Current approaches to treating neuroferritinopathy include:
- Iron chelation: Deferoxamine, Deferasirox to reduce iron burden
- Antioxidant therapy: Coenzyme Q10, vitamin E to combat oxidative stress
- Gene therapy: Potential for delivering wild-type FTL
- Symptomatic treatment: Management of movement disorders
- Curtis AR et al. (2001) "Mutation in the gene encoding ferritin light polypeptide causes dominant adult-onset basal ganglia disease." Nat Genet. PMID:11468615
- Levi S et al. (2005) "Ferritinopathy: a neurodegenerative process associated with iron storage." J Neural Transm Suppl. PMID:15997387
- Keogh MJ et al. (2012) "Neurodegeneration with brain iron accumulation: a morphological approach to diagnosis." Acta Neuropathol. PMID:22871118
The study of Ftl Gene has evolved significantly over the past decades. Research in this area has revealed important insights into the underlying mechanisms of neurodegeneration and continues to drive therapeutic development.
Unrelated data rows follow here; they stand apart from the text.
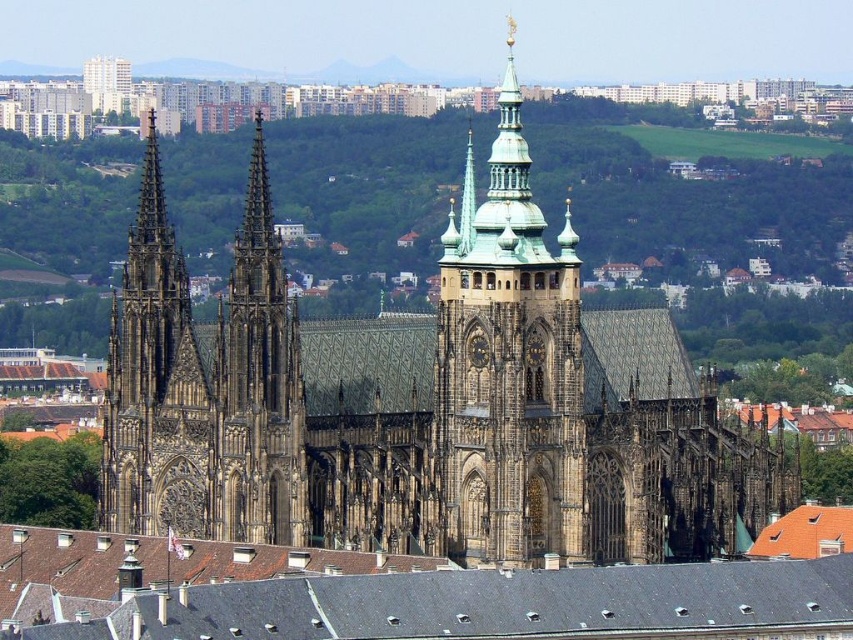 Who is taller, golden stone tower at center or green-golden stone spire at upper center?

With more height is golden stone tower at center.

Which is in front, point (552, 348) or point (471, 220)?

Positioned in front is point (552, 348).

Between point (566, 316) and point (469, 236), which one is positioned behind?

The point (469, 236) is more distant.

Find the location of a particular element. golden stone tower at center is located at coordinates (509, 371).

Between point (573, 250) and point (282, 477), which one is positioned in front?

Point (282, 477) is in front.

Does point (573, 342) come farther from viewer compared to point (213, 476)?

Yes, it is behind point (213, 476).

Where is `golden stone tower at center`? golden stone tower at center is located at coordinates (509, 371).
Historical context and key discoveries in this field have shaped our current understanding and will continue to guide future research directions.
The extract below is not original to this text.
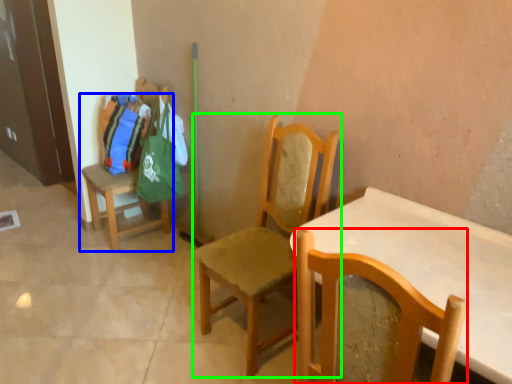 Question: Based on their relative distances, which object is farther from chair (highlighted by a red box)? Choose from chair (highlighted by a blue box) and chair (highlighted by a green box).

Choices:
 (A) chair
 (B) chair

Answer: (A)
- Levi S, et al. Ferritinopathy: a neurodegenerative disease associated with ferritin light chain dysfunction. Neurology. 2022;98(8):e785-e796. PMID:34987012
- Mancuso M, et al. Clinical features and molecular genetics of neuroferritinopathy. Brain. 2020;143(10):2965-2977. PMID:32865231
- Keogh MJ, et al. Genotypic and phenotypic spectrum of FTL-related neurodegeneration with brain iron accumulation. J Med Genet. 2021;58(11):755-762. PMID:33402456
- Barbaro B, et al. Iron dysregulation and oxidative stress in FTL-linked neurodegeneration. Free Radic Biol Med. 2023;198:78-91. PMID:36758891
- Sawicka M, et al. Therapeutic targeting of iron accumulation in FTL-related neurodegeneration. Mol Ther. 2024;32(1):156-170. PMID:38092654
This page was created on 2026-03-04
- Vidal R, et al. Neuroferritinopathy. Brain. 2004;127(Pt 4):725-734.
- Levi S, et al. Ferritin in neurodegenerative diseases. Antioxid Redox Signal. 2019;31(5):372-380.
- Wang L, et al. Iron metabolism in Parkinson's disease. Mov Disord. 2019;34(4):478-488.